The key words MUST, MUST NOT, SHOULD, SHOULD NOT, and MAY in this document are to be interpreted as described in RFC 2119.
2. Motivation
HVTracker publishes daily health scores and trust signals for open-source AI agent projects. As third-party consumers begin building integrations — dashboards, alerts, research pipelines — the absence of a formal schema creates fragility: a field rename or type change silently breaks downstream consumers.
A formal data schema specification serves three purposes:
- Stability contract: Consumers can depend on documented fields not changing without a version increment.
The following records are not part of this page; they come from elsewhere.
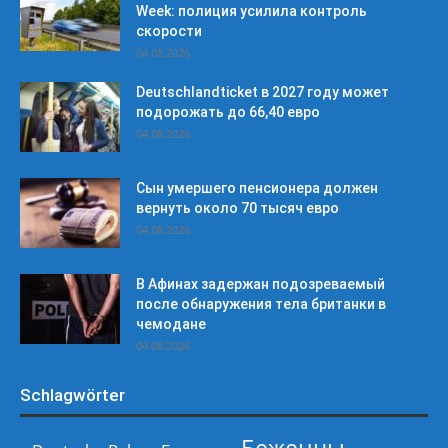
Week: полиция усилила контроль
скорости
04.08.2026
Deutschlandticket в 2027 году может
подорожать до 66,40 евро
04.08.2026
Сын умершего пенсионера должен
вернуть около 70 тысяч евро
04.08.2026
В Афинах задержан подозреваемый
после обнаружения тела британки в
чемодане
04.08.2026
Schlagwörter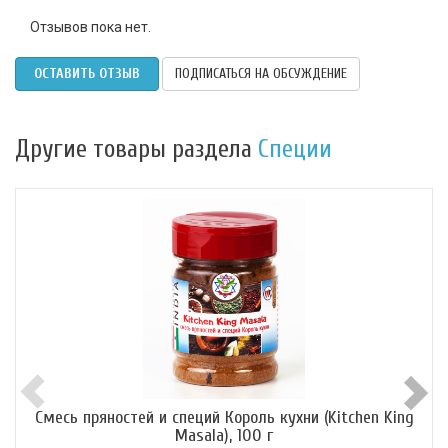
Отзывов пока нет.
ОСТАВИТЬ ОТЗЫВ
ПОДПИСАТЬСЯ НА ОБСУЖДЕНИЕ
Другие товары раздела
Специи
Смесь пряностей и специй Король кухни (Kitchen King
Masala), 100 г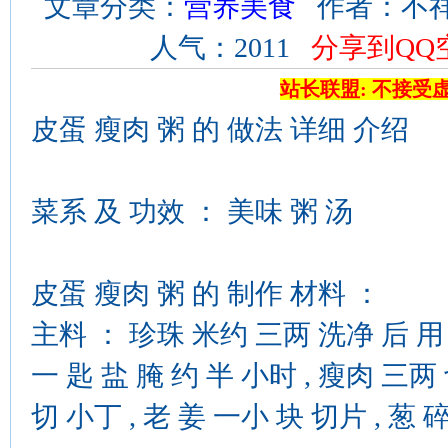
文章分类：
营养美食
作者：不祥 来
人气：2011
分享到QQ
站长联盟: 不接受
皮蛋 瘦肉 粥 的 做法 详细 介绍
菜系 及 功效 ： 美味 粥 汤
皮蛋 瘦肉 粥 的 制作 材料 ：
主料 ： 珍珠 米约 三两 洗净 后 用 
一 匙 盐 腌 约 半 小时 , 瘦肉 三两 
切 小丁 , 老 姜 一小 块 切片 , 葱 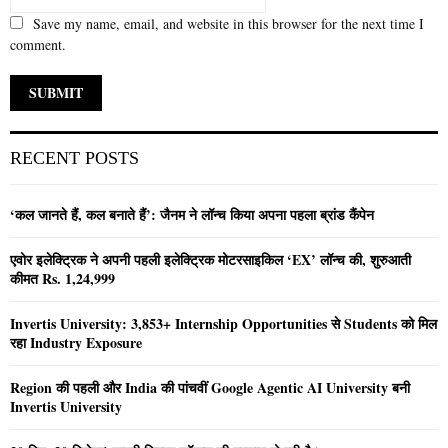
Save my name, email, and website in this browser for the next time I
comment.
RECENT POSTS
‘कल जानते हैं, कल बनाते हैं’: जैनम ने लॉन्च किया अपना पहला ब्रांड कैंपेन
एवोर इलेक्ट्रिक ने अपनी पहली इलेक्ट्रिक मोटरसाइकिल ‘EX’ लॉन्च की, शुरुआती
कीमत Rs. 1,24,999
Invertis University: 3,853+ Internship Opportunities से Students को मिल
रहा Industry Exposure
Region की पहली और India की पांचवीं Google Agentic AI University बनी
Invertis University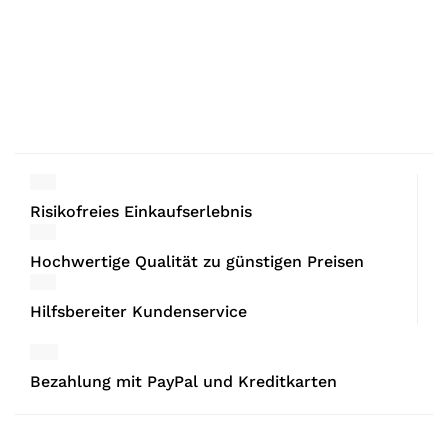
Risikofreies Einkaufserlebnis
Hochwertige Qualität zu günstigen Preisen
Hilfsbereiter Kundenservice
Bezahlung mit PayPal und Kreditkarten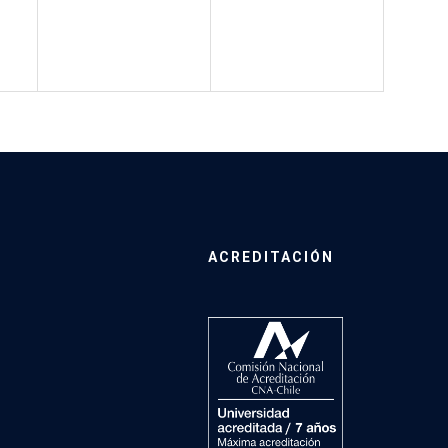
ACREDITACIÓN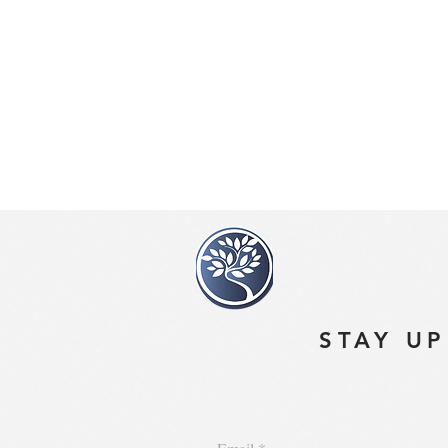
STAY UP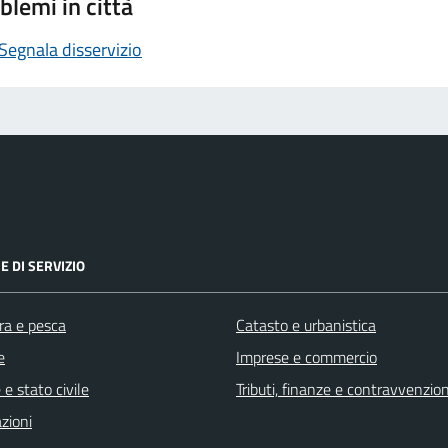
blemi in città
Segnala disservizio
E DI SERVIZIO
ra e pesca
Catasto e urbanistica
e
Imprese e commercio
e stato civile
Tributi, finanze e contravvenzion
zioni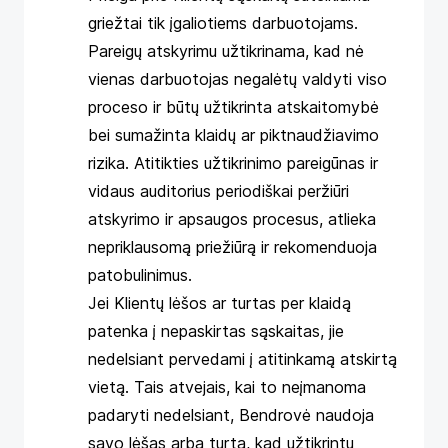
griežtai tik įgaliotiems darbuotojams.
Pareigų atskyrimu užtikrinama, kad nė
vienas darbuotojas negalėtų valdyti viso
proceso ir būtų užtikrinta atskaitomybė
bei sumažinta klaidų ar piktnaudžiavimo
rizika. Atitikties užtikrinimo pareigūnas ir
vidaus auditorius periodiškai peržiūri
atskyrimo ir apsaugos procesus, atlieka
nepriklausomą priežiūrą ir rekomenduoja
patobulinimus.
Jei Klientų lėšos ar turtas per klaidą
patenka į nepaskirtas sąskaitas, jie
nedelsiant pervedami į atitinkamą atskirtą
vietą. Tais atvejais, kai to neįmanoma
padaryti nedelsiant, Bendrovė naudoja
savo lėšas arba turtą, kad užtikrintų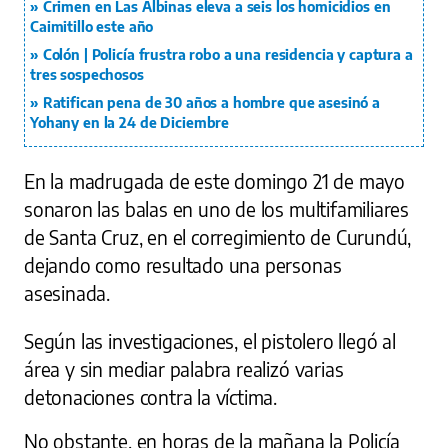
Crimen en Las Albinas eleva a seis los homicidios en
Caimitillo este año
Colón | Policía frustra robo a una residencia y captura a
tres sospechosos
Ratifican pena de 30 años a hombre que asesinó a
Yohany en la 24 de Diciembre
En la madrugada de este domingo 21 de mayo
sonaron las balas en uno de los multifamiliares
de Santa Cruz, en el corregimiento de Curundú,
dejando como resultado una personas
asesinada.
Según las investigaciones, el pistolero llegó al
área y sin mediar palabra realizó varias
detonaciones contra la víctima.
No obstante, en horas de la mañana la Policía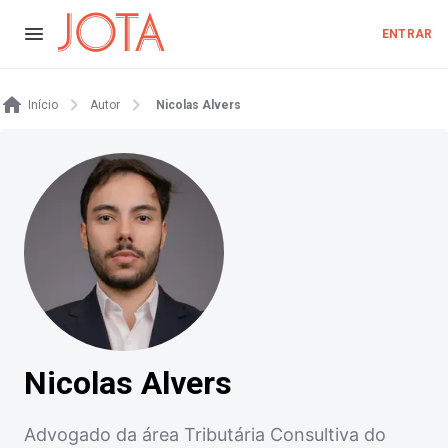
ENTRAR
Início
Autor
Nicolas Alvers
Nicolas Alvers
Advogado da área Tributária Consultiva do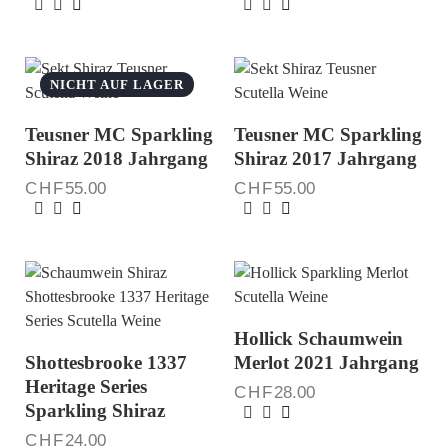
NICHT AUF LAGER
Teusner MC Sparkling
Teusner MC Sparkling
Shiraz 2018 Jahrgang
Shiraz 2017 Jahrgang
CHF
55.00
CHF
55.00
Hollick Schaumwein
Shottesbrooke 1337
Merlot 2021 Jahrgang
Heritage Series
CHF
28.00
Sparkling Shiraz
CHF
24.00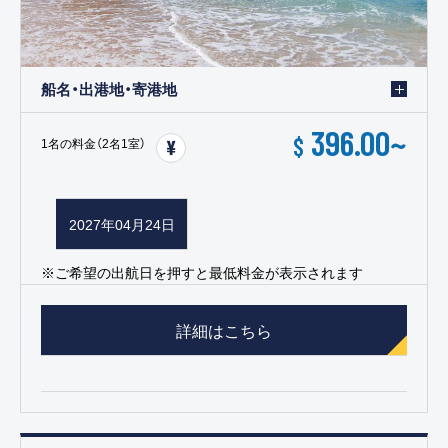
船名・出港地・寄港地
396.00
~
$
1名の料金（2名1室）
2027年04月24日
※ご希望の出航日を押すと最低料金が表示されます
詳細はこちら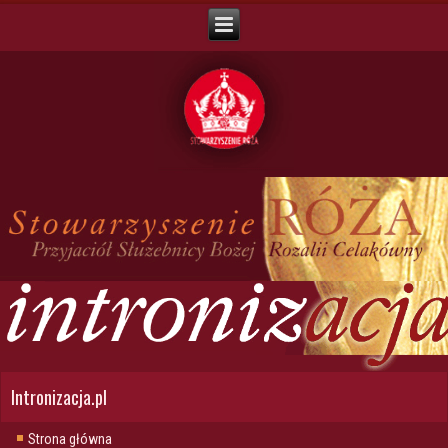
Intronizacja.pl
Strona główna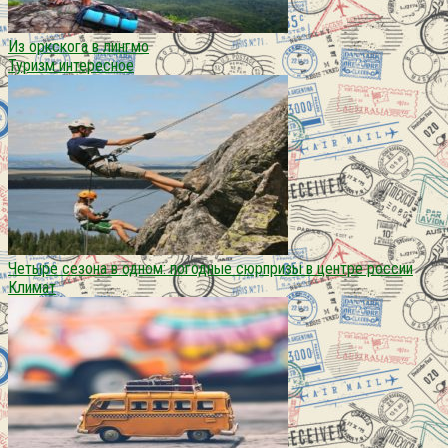
Из оркскога в лингмо
Туризм интересное
Четыре сезона в одном: погодные сюрпризы в центре россии
Климат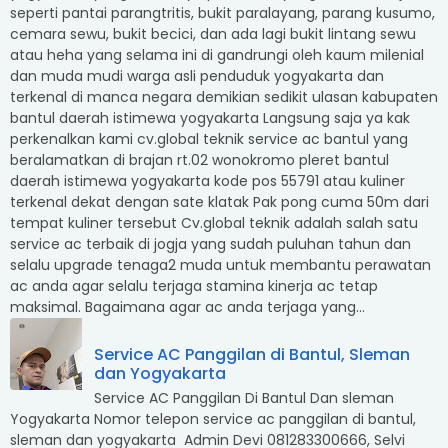
seperti pantai parangtritis, bukit paralayang, parang kusumo,
cemara sewu, bukit becici, dan ada lagi bukit lintang sewu
atau heha yang selama ini di gandrungi oleh kaum milenial
dan muda mudi warga asli penduduk yogyakarta dan
terkenal di manca negara demikian sedikit ulasan kabupaten
bantul daerah istimewa yogyakarta Langsung saja ya kak
perkenalkan kami cv.global teknik service ac bantul yang
beralamatkan di brajan rt.02 wonokromo pleret bantul
daerah istimewa yogyakarta kode pos 55791 atau kuliner
terkenal dekat dengan sate klatak Pak pong cuma 50m dari
tempat kuliner tersebut Cv.global teknik adalah salah satu
service ac terbaik di jogja yang sudah puluhan tahun dan
selalu upgrade tenaga2 muda untuk membantu perawatan
ac anda agar selalu terjaga stamina kinerja ac tetap
maksimal. Bagaimana agar ac anda terjaga yang...
Service AC Panggilan di Bantul, Sleman
dan Yogyakarta
Service AC Panggilan Di Bantul Dan sleman
Yogyakarta Nomor telepon service ac panggilan di bantul,
sleman dan yogyakarta Admin Devi 081283300666, Selvi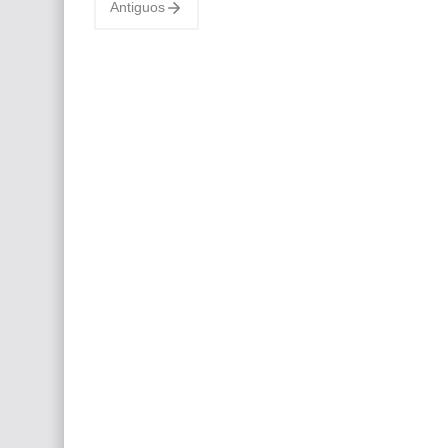
Antiguos
el Cuarto de los Niños Pintados con Acr…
- Discovery: The endpoint catalog and field definitions document what data exists, removing the need to reverse-engineer
data.json. - Trust: A versioned, published schema signals that the dataset is intended as infrastructure, not just a build artifact.
3. Terminology
- Snapshot
- A complete dataset capture as of a single daily cron run. Each snapshot contains all agent records with values reflecting the state of the world at generation time.
- Agent record
- A JSON object representing a single tracked project. Every agent record contains at minimum the fields defined in Section 5.2.
- Signal
- A measured attribute of an agent record. Signals are either activity signals (stars, commits, HN mentions), trust signals (provenance, scorecard, signed commits), or behavioral signals (future: public action counts).
- Envelope
- The top-level fields present in every endpoint response, defined in Section 5.1. Envelope fields carry metadata about the response itself rather than about individual agents.
- Slug
- A URL-safe identifier derived from the agent name by lowercasing and replacing non-alphanumeric characters with hyphens. Used to construct per-agent endpoint URLs.
- Null
- A JSON
nullvalue indicating the signal could not be collected during this cron run.nullis semantically distinct from zero and from the absence of a field.
4. Endpoint Catalog
All endpoints are static JSON files (except the HTML index) served from https://hvtracker.net/data/. Files are regenerated on each daily cron run at 06:00 UTC. CORS header Access-Control-Allow-Origin: * is set on all /data/* responses.
4.1 /data/latest.json
Content: Full snapshot — envelope fields plus an agents array containing all active agent records.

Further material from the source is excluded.